_About this exercise_:
Images are not part of the copy; transcribe all the data exactly.

_Given records_:
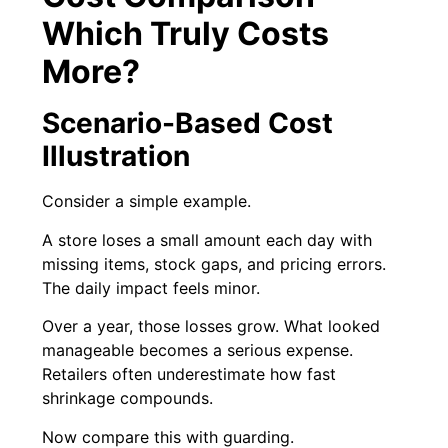
Which Truly Costs
More?
Scenario-Based Cost
Illustration
Consider a simple example.
A store loses a small amount each day with
missing items, stock gaps, and pricing errors.
The daily impact feels minor.
Over a year, those losses grow. What looked
manageable becomes a serious expense.
Retailers often underestimate how fast
shrinkage compounds.
Now compare this with guarding.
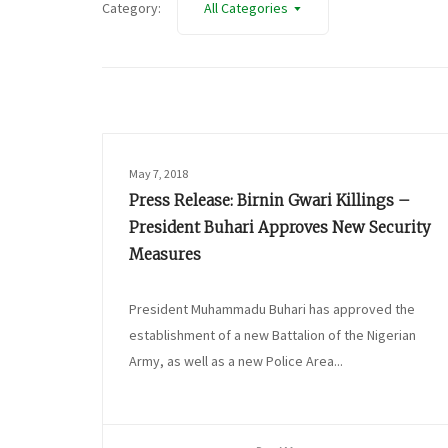
Category:
All Categories
May 7, 2018
Press Release: Birnin Gwari Killings –
President Buhari Approves New Security
Measures
President Muhammadu Buhari has approved the
establishment of a new Battalion of the Nigerian
Army, as well as a new Police Area...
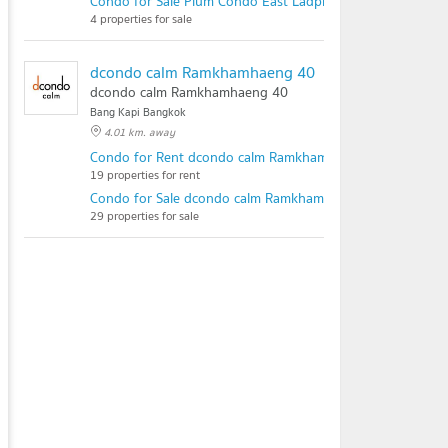
Condo for Sale Plum Condo East Ladprao
4 properties for sale
dcondo calm Ramkhamhaeng 40
dcondo calm Ramkhamhaeng 40
Bang Kapi Bangkok
4.01 km. away
Condo for Rent dcondo calm Ramkhamhaeng 40
19 properties for rent
Condo for Sale dcondo calm Ramkhamhaeng 40
29 properties for sale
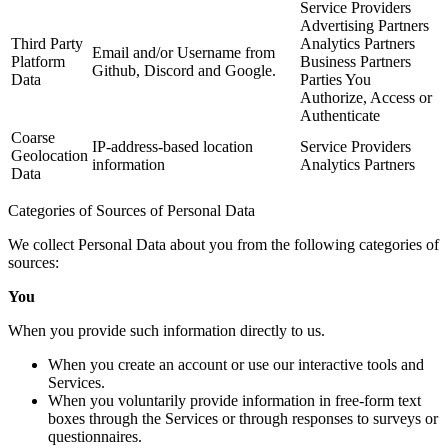
Service Providers
Advertising Partners
Third Party
Analytics Partners
Email and/or Username from
Platform
Business Partners
Github, Discord and Google.
Data
Parties You
Authorize, Access or
Authenticate
Coarse
IP-address-based location
Service Providers
Geolocation
information
Analytics Partners
Data
Categories of Sources of Personal Data
We collect Personal Data about you from the following categories of
sources:
You
When you provide such information directly to us.
When you create an account or use our interactive tools and
Services.
When you voluntarily provide information in free-form text
boxes through the Services or through responses to surveys or
questionnaires.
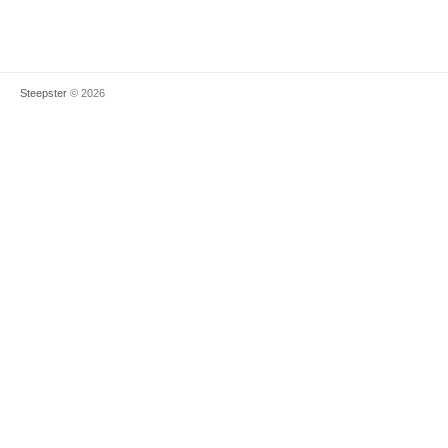
Steepster
© 2026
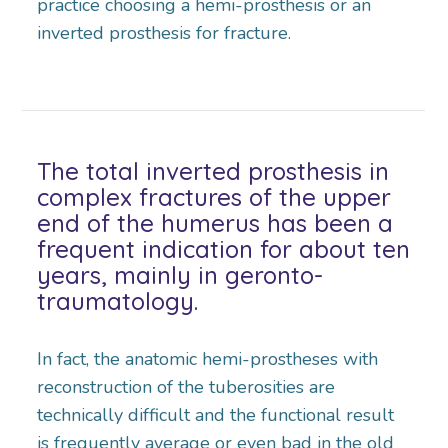
practice choosing a hemi-prosthesis or an
inverted prosthesis for fracture.
The total inverted prosthesis in
complex fractures of the upper
end of the humerus has been a
frequent indication for about ten
years, mainly in geronto-
traumatology.
In fact, the anatomic hemi-prostheses with
reconstruction of the tuberosities are
technically difficult and the functional result
is frequently average or even bad in the old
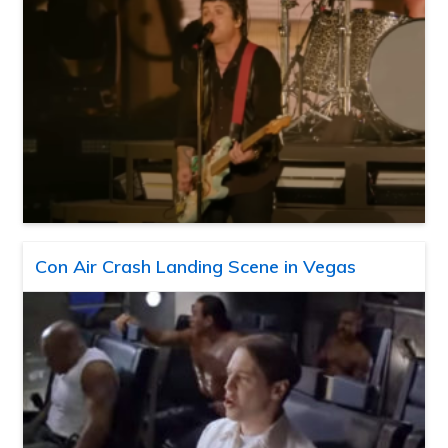
Con Air Crash Landing Scene in Vegas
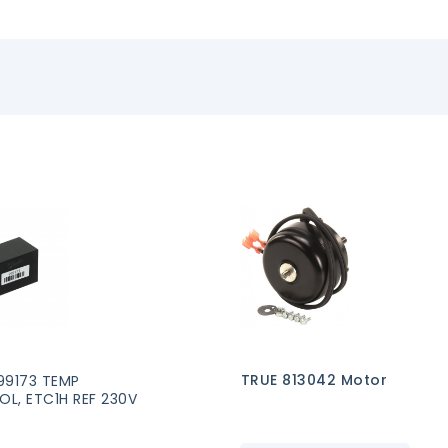
TRUE 813042 Motor
99173 TEMP
L, ETC1H REF 230V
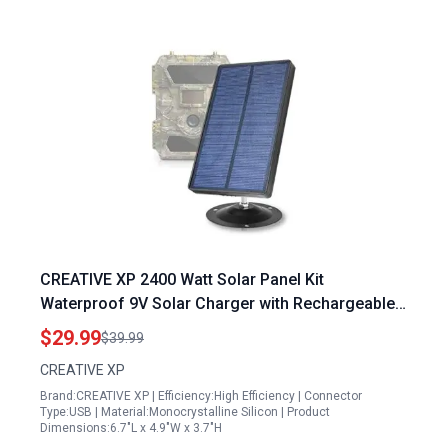
CREATIVE XP 2400 Watt Solar Panel Kit
Waterproof 9V Solar Charger with Rechargeable
Lithium Battery for Outdoor Hunting Cameras
$29.99
$39.99
CREATIVE XP
Brand:CREATIVE XP | Efficiency:High Efficiency | Connector
Type:USB | Material:Monocrystalline Silicon | Product
Dimensions:6.7"L x 4.9"W x 3.7"H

_Answer section_:
Which Truly Costs
More?
Scenario-Based Cost
Illustration
Consider a simple example.
A store loses a small amount each day with
missing items, stock gaps, and pricing errors.
The daily impact feels minor.
Over a year, those losses grow. What looked
manageable becomes a serious expense.
Retailers often underestimate how fast
shrinkage compounds.
Now compare this with guarding.
Category:
All Categories
May 7, 2018
Press Release: Birnin Gwari Killings –
President Buhari Approves New Security
Measures
President Muhammadu Buhari has approved the
establishment of a new Battalion of the Nigerian
Army, as well as a new Police Area...
Condo for Sale Plum Condo East Ladprao
4 properties for sale
dcondo calm Ramkhamhaeng 40
dcondo calm Ramkhamhaeng 40
Bang Kapi Bangkok
4.01 km. away
Condo for Rent dcondo calm Ramkhamhaeng 40
19 properties for rent
Condo for Sale dcondo calm Ramkhamhaeng 40
29 properties for sale
Service Providers
Advertising Partners
Third Party
Analytics Partners
Email and/or Username from
Platform
Business Partners
Github, Discord and Google.
Data
Parties You
Authorize, Access or
Authenticate
Coarse
IP-address-based location
Service Providers
Geolocation
information
Analytics Partners
Data
Categories of Sources of Personal Data
We collect Personal Data about you from the following categories of
sources:
You
When you provide such information directly to us.
When you create an account or use our interactive tools and
Services.
When you voluntarily provide information in free-form text
boxes through the Services or through responses to surveys or
questionnaires.
Steepster
© 2026
practice choosing a hemi-prosthesis or an
inverted prosthesis for fracture.
The total inverted prosthesis in
complex fractures of the upper
end of the humerus has been a
frequent indication for about ten
years, mainly in geronto-
traumatology.
In fact, the anatomic hemi-prostheses with
reconstruction of the tuberosities are
technically difficult and the functional result
is frequently average or even bad in the old
Con Air Crash Landing Scene in Vegas
TRUE 813042 Motor
99173 TEMP
L, ETC1H REF 230V
CREATIVE XP 2400 Watt Solar Panel Kit
Waterproof 9V Solar Charger with Rechargeable
Lithium Battery for Outdoor Hunting Cameras
$29.99
$39.99
CREATIVE XP
Brand:CREATIVE XP | Efficiency:High Efficiency | Connector
Type:USB | Material:Monocrystalline Silicon | Product
Dimensions:6.7"L x 4.9"W x 3.7"H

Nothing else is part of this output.